ファミコン用アクションゲームのごく初期の時代の映画。現在で、この種のゲームは、当時と比べると極限にまで発達し、①ゲーム依存症という社会問題を生むと同時に、②eスポーツという新たな局面が開かれようとしている。この映画は、どちらかといえば②に近い。双子の妹(あるいは姉)ジェニファーが目の前で溺れ死ぬのを見た “泳げない” ジミーは、以来PTSDとなり、心を閉ざし突飛な行動をくり返す。ジミーの母は、もう一人の映画の主役であるコーリーの父サムと離婚し、ジミーを連れて新しい夫と一緒に暮らしている。しかし、その義父は、ジミーが自分の子供でないため、愛情のかけらも持ち合わせおらず、ジミーを自閉症の施設に放り込んでしまう。異母弟のことが心配なコーリーは、ジミーを施設から救い出し、いつもジミーが口にする「カリフォルニア」に連れて行こうとする。コーリーとジミーは、途中でネバダ州のリノ(Reno)〔直線距離で約650キロ西北西〕の “家” に帰ろうとしていたヘイリーと出会う。ジミーのビデオ・ゲームに対する卓越した “wizard(才能)” に着目したヘイリーは、ゲームで旅費を稼ぐとともに、ロスでビデオ・ゲーム大会に出ることを勧める。これまで、積み木をするか、逃げ出すことしかしなかったジミーが、ゲームに熱中する。しかし、それは、ゲーム依存症という意味ではなく、PTSDの新たな逃避先としての熱中だった。ジミーの心の傷の本質は、彼が決して手放さないランチ・ボックスにあったのだが、そのことは、母も、ジミーが2年間通ったセラピストも見過ごしていた。ヘイリーとコーリーは、リノでジミーの腕を磨かせてから、大会のあるロスのユニバーサル・スタジオ・ハリウッドに向かう〔直線距離で615キロ南南東〕。ジミーは、数々の妨害に遭いながら大会で優勝するが、その帰り、クロード・ベルが作ったブロントサウルスの前を通りかかった時〔直線距離で145キロ東南東〕、ジミーが異様な反応を示す。そこは、ジミーがPTSDから抜け出すことできる世界で唯一の場所だった。

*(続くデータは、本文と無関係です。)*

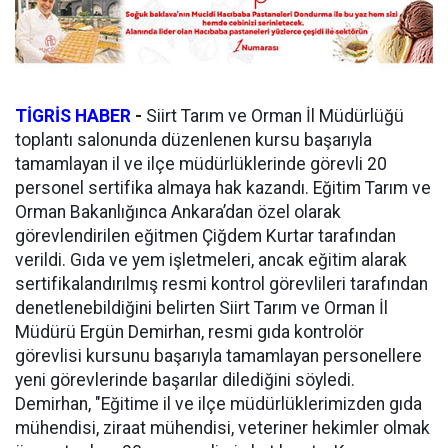
TİGRİS HABER
-
Siirt Tarım ve Orman İl Müdürlüğü
toplantı salonunda düzenlenen kursu başarıyla
tamamlayan il ve ilçe müdürlüklerinde görevli 20
personel sertifika almaya hak kazandı. Eğitim Tarım ve
Orman Bakanlığınca Ankara’dan özel olarak
görevlendirilen eğitmen Çiğdem Kurtar tarafından
verildi. Gıda ve yem işletmeleri, ancak eğitim alarak
sertifikalandırılmış resmi kontrol görevlileri tarafından
denetlenebildiğini belirten Siirt Tarım ve Orman İl
Müdürü Ergün Demirhan, resmi gıda kontrolör
görevlisi kursunu başarıyla tamamlayan personellere
yeni görevlerinde başarılar dilediğini söyledi.
Demirhan, "Eğitime il ve ilçe müdürlüklerimizden gıda
mühendisi, ziraat mühendisi, veteriner hekimler olmak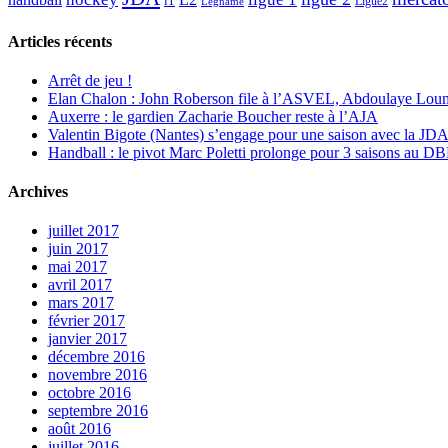
l1
Ligue2
Legname
Articles récents
Arrêt de jeu !
Elan Chalon : John Roberson file à l’ASVEL, Abdoulaye Loum
Auxerre : le gardien Zacharie Boucher reste à l’AJA
Valentin Bigote (Nantes) s’engage pour une saison avec la JD
Handball : le pivot Marc Poletti prolonge pour 3 saisons au 
Archives
juillet 2017
juin 2017
mai 2017
avril 2017
mars 2017
février 2017
janvier 2017
décembre 2016
novembre 2016
octobre 2016
septembre 2016
août 2016
juillet 2016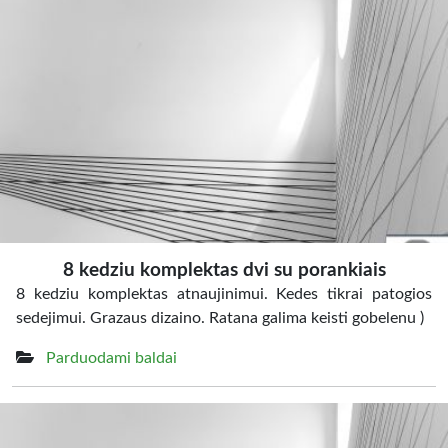
8 kedziu komplektas dvi su porankiais
8 kedziu komplektas atnaujinimui. Kedes tikrai patogios
sedejimui. Grazaus dizaino. Ratana galima keisti gobelenu )
Parduodami baldai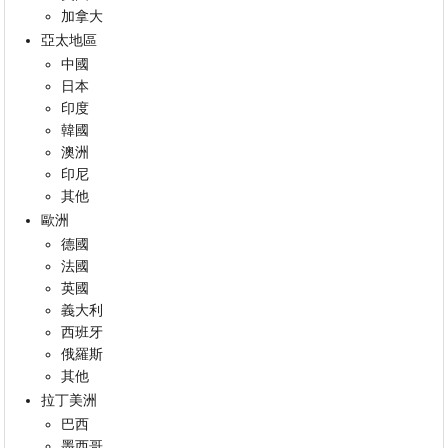
加拿大
亞太地區
中國
日本
印度
韓國
澳洲
印尼
其他
歐洲
德國
法國
英國
義大利
西班牙
俄羅斯
其他
拉丁美洲
巴西
墨西哥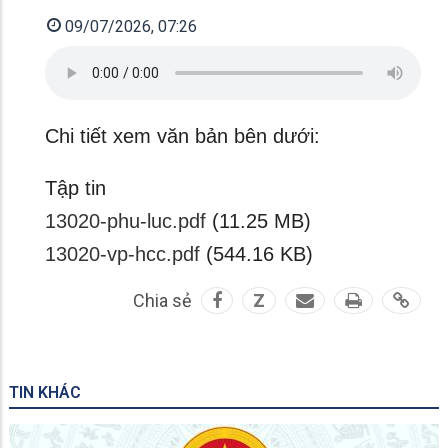
09/07/2026, 07:26
Chi tiết xem văn bản bên dưới:
Tập tin
13020-phu-luc.pdf
(11.25 MB)
13020-vp-hcc.pdf
(544.16 KB)
Chia sẻ
Z
TIN KHÁC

9歳のジミーは、この2年間、異常な行動をくり返してきた。そもそも、何も話さない。話したとしても、「カリフォルニア」と言って、フラリどこかに行ってしまうだけ。ジミーは妻の連れ子なので、そこに何の愛情も感じない夫は、専門の病院に閉じ込めて自分に迷惑がかからないようにする。それを伝え聞いたジミーの腹違いの兄、13歳のコーリーは、父サムや兄ニックに内緒で家を飛び出し、病院からジミーを連れ出す。どこと言って行き先があるわけではないが、ジミーが「カリフォルニア」と言うので、バスでロスに行こうとするが、持ち合わせの僅かなお金ではユタ州の州境まですら行けない。しかし、切符売り場で話をする間、ジョーをゲーム機の前に立たせたことで、その卓越したゲーム能力に気付く。そこで偶然に鉢合わせしたのが、ネバダ州のリノの家に帰ろうとしていた13歳の少女ヘイリー。ジョーの才能を知ったヘイリーは、ロスで開催されるビデオ・ゲーム大会に出るよう、コーリーを説得する。行き先は、まず、回り道になるが、自分の家があるリノ。そこで腕を磨いてロスに乗り込むという算段だ。ただ、リノまでの道は遠く、3人はヒッチハイクと野宿を続け、ゲーム機のある所ではジョーを対戦させて僅かなお金を稼ぎ旅を続ける。ただ、ジョーには、両親が雇った家出人捜査専門の私立探偵が後を追い、コーリーには、父サムとニックが後を追っていた。何とかリノに着いた3人は、ヘイリーがカジノで稼いだお金を使って、ジョーに多様なゲーム機で実地訓練をさせる。私立探偵に捕まりそうになるが、ヘイリーの父(トラック野郎)の友達の助けで防ぐことができた。そして、遂に、大会の日。3人は、大会の行われるユニバーサル・スタジオに、ぎりぎりセーフで辿り着き、ジョーは予選を突破、最終決戦の3人のうちの1人になる。しかし、決勝までの15分の間に会場の外に出たことで、私立探偵に追われ、危うく決勝を逃す寸前に。それでも何とか、決勝に出たジョーは見事優勝する。ロスからの帰り道。ジョーは、路傍にある巨大な恐竜の模型を見て、急に騒ぎ出す。そこは、ジョーの双子の妹ジェニファーが生きていた頃、そして、今は別の男の妻になってしまった母もサムと一緒にいた頃、幸せ一杯に訪れた記念の場所だった。ジョーは、ジェニファーに対する思い出の品を全部そこに残してくることで、それまで重くのしかかって “軛(くびき)” からようやく解放される。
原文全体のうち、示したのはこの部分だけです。